ABOUT THIS TASK >>
Every line from the top of the records through the one bearing "démarchages peuvent être" is to be reproduced exactly, and pictures are to be left out.

DATA FOR ANALYSIS >>
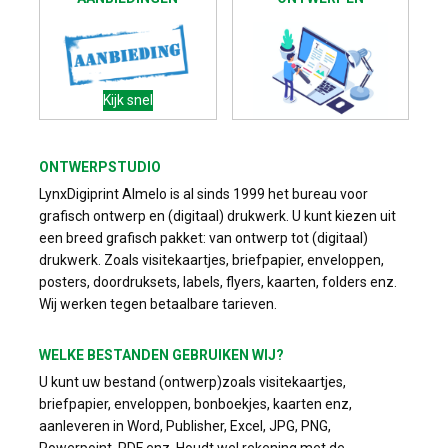
Kijk snel
ONTWERPSTUDIO
LynxDigiprint Almelo is al sinds 1999 het bureau voor
grafisch ontwerp en (digitaal) drukwerk. U kunt kiezen uit
een breed grafisch pakket: van ontwerp tot (digitaal)
drukwerk. Zoals visitekaartjes, briefpapier, enveloppen,
posters, doordruksets, labels, flyers, kaarten, folders enz.
Wij werken tegen betaalbare tarieven.
WELKE BESTANDEN GEBRUIKEN WIJ?
U kunt uw bestand (ontwerp)zoals visitekaartjes,
briefpapier, enveloppen, bonboekjes, kaarten enz,
aanleveren in Word, Publisher, Excel, JPG, PNG,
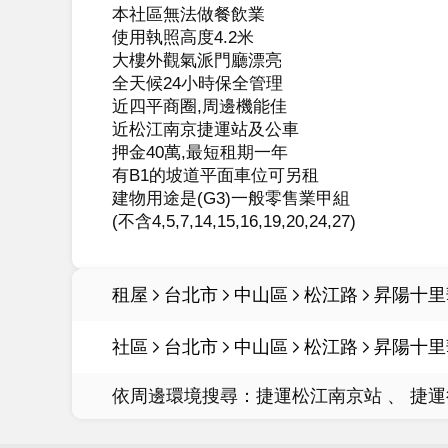
本社區無法做餐飲業

使用執照高度4.2米

大樓外觀氣派門廳漂亮

全天候24小時保全管理

近四平商圈,周邊機能佳

近松江南京捷運站及公車

押金40萬,最短租期一年

有B1的坡道平面車位可另租

建物用途是(G3)一般零售業甲組

(不含4,5,7,14,15,16,19,20,24,27)
租屋
台北市
中山區
松江路
昇陽十里
社區
台北市
中山區
松江路
昇陽十里
依周邊環境搜尋：
捷運松江南京站
捷運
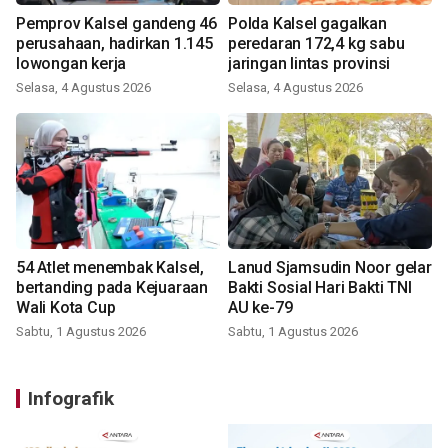
Pemprov Kalsel gandeng 46
Polda Kalsel gagalkan
perusahaan, hadirkan 1.145
peredaran 172,4 kg sabu
lowongan kerja
jaringan lintas provinsi
Selasa, 4 Agustus 2026
Selasa, 4 Agustus 2026
54 Atlet menembak Kalsel,
Lanud Sjamsudin Noor gelar
bertanding pada Kejuaraan
Bakti Sosial Hari Bakti TNI
Wali Kota Cup
AU ke-79
Sabtu, 1 Agustus 2026
Sabtu, 1 Agustus 2026
Infografik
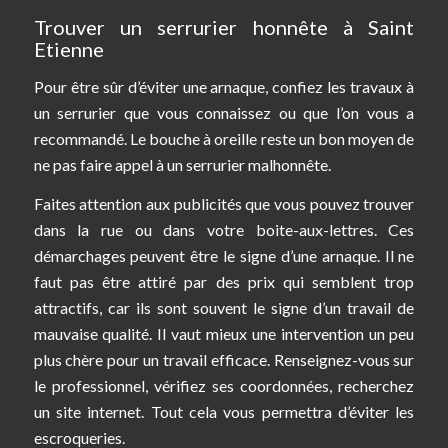
Trouver un serrurier honnête à Saint
Etienne
Pour être sûr d’éviter une arnaque, confiez les travaux à
un serrurier que vous connaissez ou que l’on vous a
recommandé. Le bouche à oreille reste un bon moyen de
ne pas faire appel à un serrurier malhonnête.
Faites attention aux publicités que vous pouvez trouver
dans la rue ou dans votre boite-aux-lettres. Ces
démarchages peuvent être le signe d’une arnaque. Il ne
faut pas être attiré par des prix qui semblent trop
attractifs, car ils sont souvent le signe d’un travail de
mauvaise qualité. Il vaut mieux une intervention un peu
plus chère pour un travail efficace. Renseignez-vous sur
le professionnel, vérifiez ses coordonnées, recherchez
un site internet. Tout cela vous permettra d’éviter les
escroqueries.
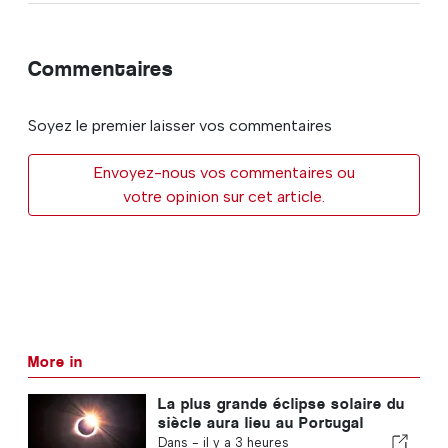
Commentaires
Soyez le premier laisser vos commentaires
Envoyez-nous vos commentaires ou
votre opinion sur cet article.
More in
La plus grande éclipse solaire du
siècle aura lieu au Portugal
Dans -
il y a 3 heures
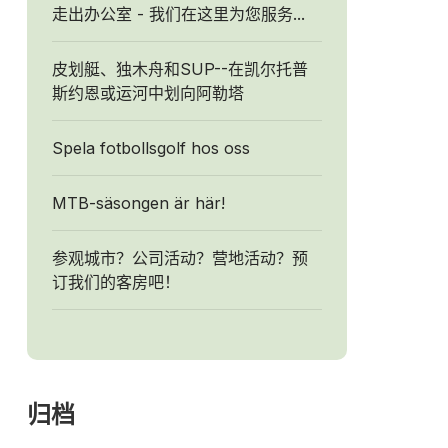
走出办公室 - 我们在这里为您服务...
皮划艇、独木舟和SUP--在凯尔托普
斯约恩或运河中划向阿勒塔
Spela fotbollsgolf hos oss
MTB-säsongen är här!
参观城市？公司活动？营地活动？预
订我们的客房吧！
归档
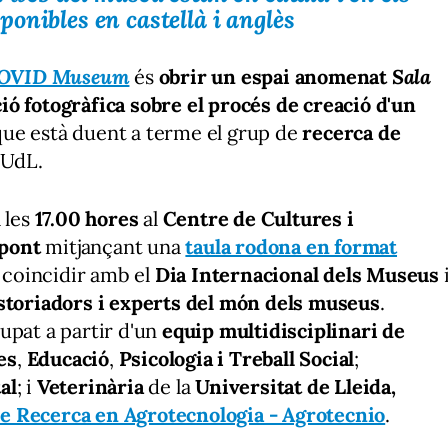
onibles en castellà i anglès
COVID Museum
és
obrir un espai anomenat
Sala
ió fotogràfica sobre el procés de creació d'un
ue està duent a terme el grup de
recerca de
a UdL.
 les
17.00 hores
al
Centre de Cultures i
ppont
mitjançant una
taula rodona en format
t coincidir amb el
Dia Internacional dels Museus
storiadors i experts del món dels museus
.
upat a partir d'un
equip multidisciplinari de
es
,
Educació
,
Psicologia i Treball Social
;
al
; i
Veterinària
de la
Universitat de Lleida,
e Recerca en Agrotecnologia - Agrotecnio
.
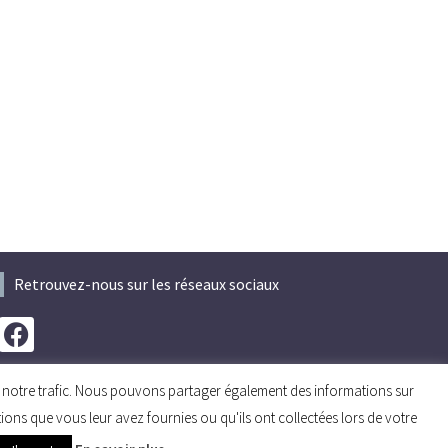
Retrouvez-nous sur les réseaux sociaux
er notre trafic. Nous pouvons partager également des informations sur
tions que vous leur avez fournies ou qu'ils ont collectées lors de votre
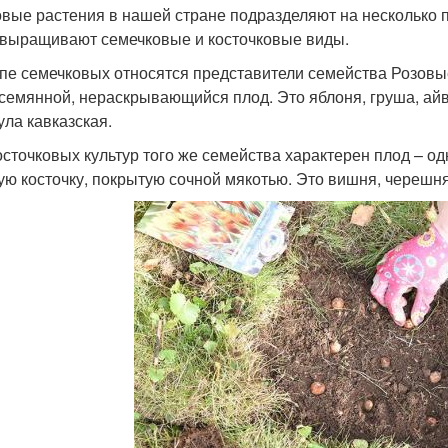
вые растения в нашей стране подразделяют на несколько 
 выращивают семечковые и косточковые виды.
ппе семечковых относятся представители семейства Розовы
семянной, нераскрывающийся плод. Это яблоня, груша, айв
ла кавказская.
осточковых культур того же семейства характерен плод – о
ую косточку, покрытую сочной мякотью. Это вишня, черешня,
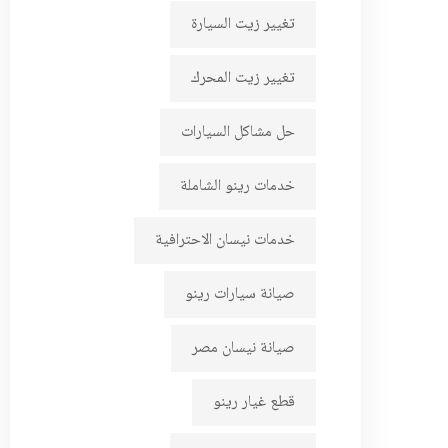
تغيير زيت السيارة
تغيير زيت المحرك
حل مشاكل السيارات
خدمات رينو الشاملة
خدمات نيسان الاحترافية
صيانة سيارات رينو
صيانة نيسان مصر
قطع غيار رينو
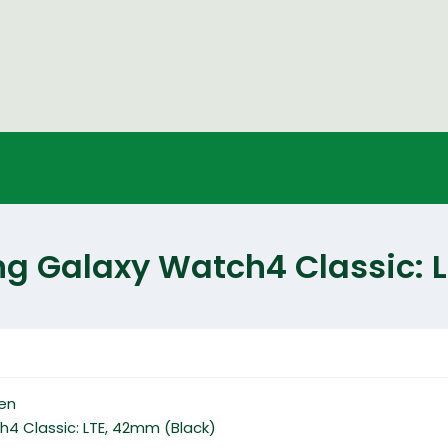
g Galaxy Watch4 Classic: L
len
4 Classic: LTE, 42mm (Black)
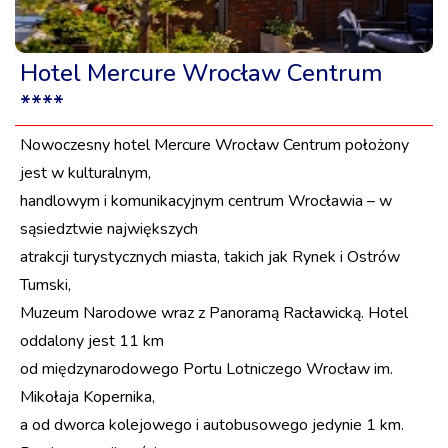
Hotel Mercure Wrocław Centrum
****
Nowoczesny hotel Mercure Wrocław Centrum położony
jest w kulturalnym,
handlowym i komunikacyjnym centrum Wrocławia – w
sąsiedztwie największych
atrakcji turystycznych miasta, takich jak Rynek i Ostrów
Tumski,
Muzeum Narodowe wraz z Panoramą Racławicką. Hotel
oddalony jest 11 km
od międzynarodowego Portu Lotniczego Wrocław im.
Mikołaja Kopernika,
a od dworca kolejowego i autobusowego jedynie 1 km.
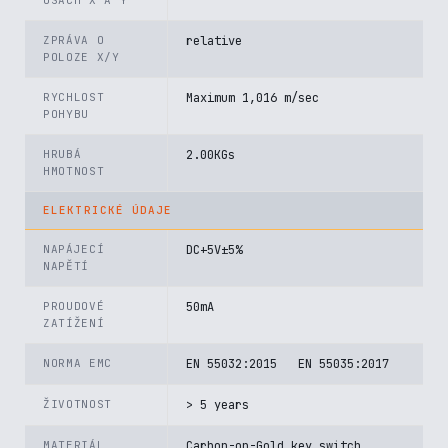
OSÁCH X A Y
ZPRÁVA O
relative
POLOZE X/Y
RYCHLOST
Maximum 1,016 m/sec
POHYBU
HRUBÁ
2.00KGs
HMOTNOST
ELEKTRICKÉ ÚDAJE
NAPÁJECÍ
DC+5V±5%
NAPĚTÍ
PROUDOVÉ
50mA
ZATÍŽENÍ
NORMA EMC
EN 55032:2015 EN 55035:2017
ŽIVOTNOST
> 5 years
MATERIÁL
Carbon-on-Gold key switch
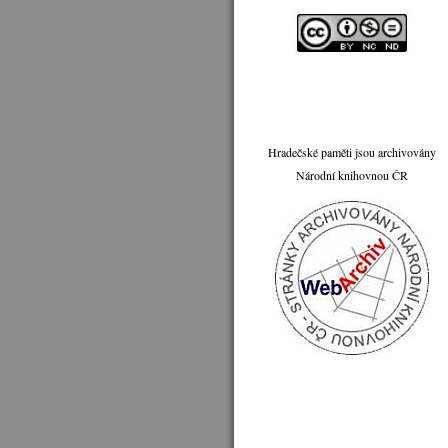
Hradečské paměti jsou archivovány
Národní knihovnou ČR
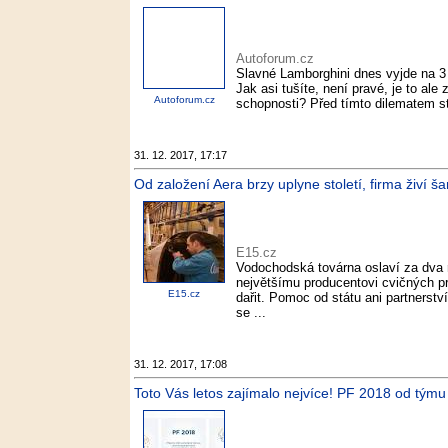
Autoforum.cz
Slavné Lamborghini dnes vyjde na 3 a
Jak asi tušíte, není pravé, je to al
Autoforum.cz
schopnosti? Před tímto dilematem sto
31. 12. 2017, 17:17
Od založení Aera brzy uplyne století, firma živí 
E15.cz
Vodochodská továrna oslaví za dva r
největšímu producentovi cvičných pr
E15.cz
dařit. Pomoc od státu ani partnerst
se ...
31. 12. 2017, 17:08
Toto Vás letos zajímalo nejvíce! PF 2018 od týmu 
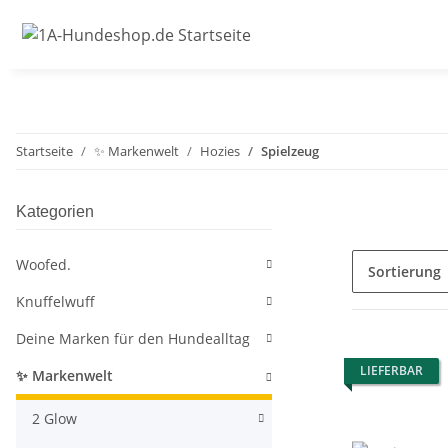
Startseite
✨ Markenwelt
Hozies
Spielzeug
Kategorien
Woofed.
Sortierung
Knuffelwuff
Deine Marken für den Hundealltag
LIEFERBAR
✨ Markenwelt
2 Glow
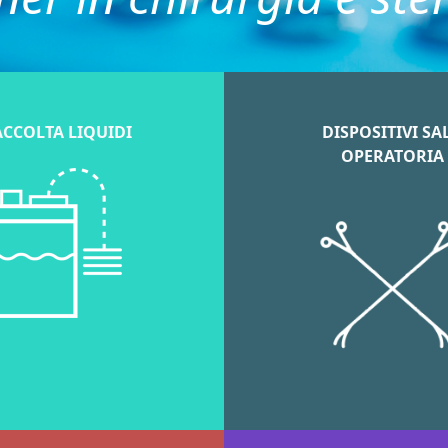
CCOLTA LIQUIDI
DISPOSITIVI SA
OPERATORIA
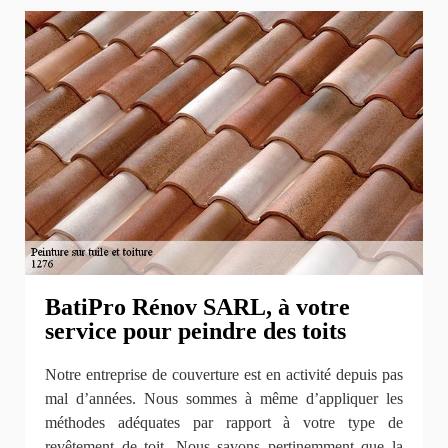
BatiPro Rénov SARL, à votre
service pour peindre des toits
Notre entreprise de couverture est en activité depuis pas
mal d’années. Nous sommes à même d’appliquer les
méthodes adéquates par rapport à votre type de
revêtement de toit. Nous savons pertinemment que la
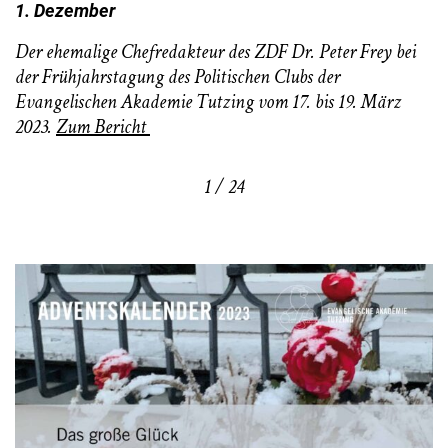
1. Dezember
Der ehemalige Chefredakteur des ZDF Dr. Peter Frey bei
der Frühjahrstagung des Politischen Clubs der
Evangelischen Akademie Tutzing vom 17. bis 19. März
2023.
Zum Bericht
1 / 24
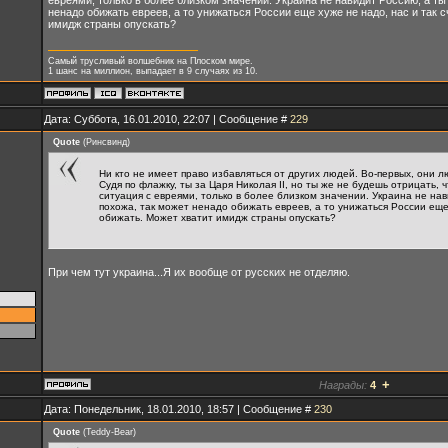
ненадо обижать евреев, а то унижаться России еще хуже не надо, нас и так 
имидж страны опускать?
Самый трусливый волшебник на Плоском мире.
1 шанс на миллион, выпадает в 9 случаях из 10.
Дата: Суббота, 16.01.2010, 22:07 | Сообщение #
229
Quote
(
Ринсвинд
)
Ни кто не имеет право избавляться от других людей. Во-первых, они л
Судя по флажку, ты за Царя Николая II, но ты же не будешь отрицать, 
ситуация с евреями, только в более близком значении. Украина не нав
похожа, так может ненадо обижать евреев, а то унижаться России еще 
обижать. Может хватит имидж страны опускать?
При чем тут украина...Я их вообще от русских не отделяю.
+
Награды:
4
Дата: Понедельник, 18.01.2010, 18:57 | Сообщение #
230
Quote
(
Teddy-Bear
)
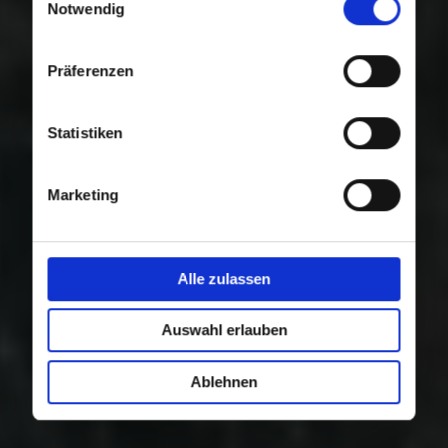
Nutzung der Dienste gesammelt haben.
Notwendig
Präferenzen
Statistiken
Marketing
Alle zulassen
Auswahl erlauben
Ablehnen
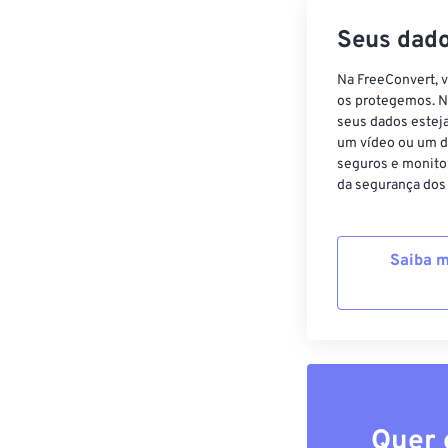
Seus dado
Na FreeConvert, 
os protegemos. N
seus dados estej
um vídeo ou um d
seguros e monito
da segurança dos
Saiba m
Quer 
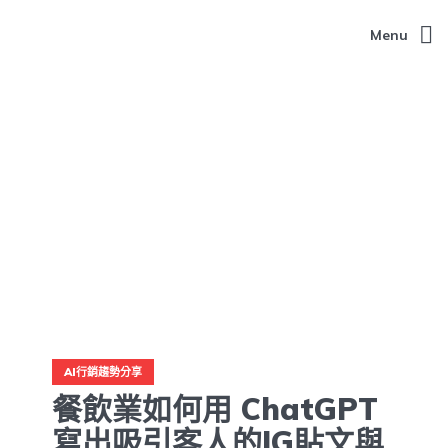
Menu
AI行銷趨勢分享
餐飲業如何用 ChatGPT
寫出吸引客人的IG貼文與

ANSWER FOR THE TASK >>
Kijk snel
ONTWERPSTUDIO
LynxDigiprint Almelo is al sinds 1999 het bureau voor
grafisch ontwerp en (digitaal) drukwerk. U kunt kiezen uit
een breed grafisch pakket: van ontwerp tot (digitaal)
drukwerk. Zoals visitekaartjes, briefpapier, enveloppen,
posters, doordruksets, labels, flyers, kaarten, folders enz.
Wij werken tegen betaalbare tarieven.
WELKE BESTANDEN GEBRUIKEN WIJ?
U kunt uw bestand (ontwerp)zoals visitekaartjes,
briefpapier, enveloppen, bonboekjes, kaarten enz,
aanleveren in Word, Publisher, Excel, JPG, PNG,
本社區無法做餐飲業

使用執照高度4.2米

大樓外觀氣派門廳漂亮

全天候24小時保全管理

近四平商圈,周邊機能佳

近松江南京捷運站及公車

押金40萬,最短租期一年

有B1的坡道平面車位可另租

建物用途是(G3)一般零售業甲組

(不含4,5,7,14,15,16,19,20,24,27)
租屋
台北市
中山區
松江路
昇陽十里
社區
台北市
中山區
松江路
昇陽十里
依周邊環境搜尋：
捷運松江南京站
捷運
Pemprov Kalsel gandeng 46
Polda Kalsel gagalkan
perusahaan, hadirkan 1.145
peredaran 172,4 kg sabu
lowongan kerja
jaringan lintas provinsi
Selasa, 4 Agustus 2026
Selasa, 4 Agustus 2026
54 Atlet menembak Kalsel,
Lanud Sjamsudin Noor gelar
bertanding pada Kejuaraan
Bakti Sosial Hari Bakti TNI
Wali Kota Cup
AU ke-79
Sabtu, 1 Agustus 2026
Sabtu, 1 Agustus 2026
Infografik
Trouver un serrurier honnête à Saint
Etienne
Pour être sûr d’éviter une arnaque, confiez les travaux à
un serrurier que vous connaissez ou que l’on vous a
recommandé. Le bouche à oreille reste un bon moyen de
ne pas faire appel à un serrurier malhonnête.
Faites attention aux publicités que vous pouvez trouver
dans la rue ou dans votre boite-aux-lettres. Ces
démarchages peuvent être le signe d’une arnaque. Il ne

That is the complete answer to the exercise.